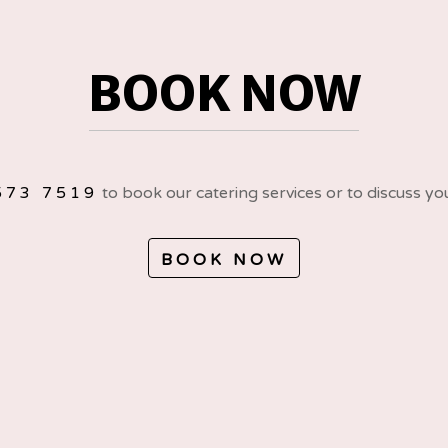
BOOK NOW
573 7519
to book our catering services or to discuss yo
BOOK NOW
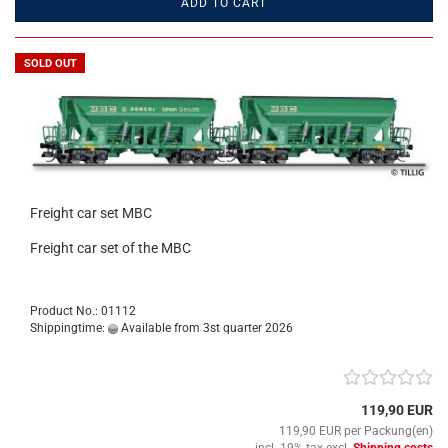
ADD TO CART
SOLD OUT
Freight car set MBC
Freight car set of the MBC
Product No.: 01112
Shippingtime:
Available from 3st quarter 2026
119,90 EUR
119,90 EUR per Packung(en)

TRY IT: Please print the material exactly as given above, omitting the pictures.

RESPONSE FOR THIS EXERCISE:
BOOK NOW
573 7519
to book our catering services or to discuss yo
BOOK NOW
ADD TO CART
SOLD OUT
Freight car set MBC
Freight car set of the MBC
Product No.: 01112
Shippingtime:
Available from 3st quarter 2026
119,90 EUR
119,90 EUR per Packung(en)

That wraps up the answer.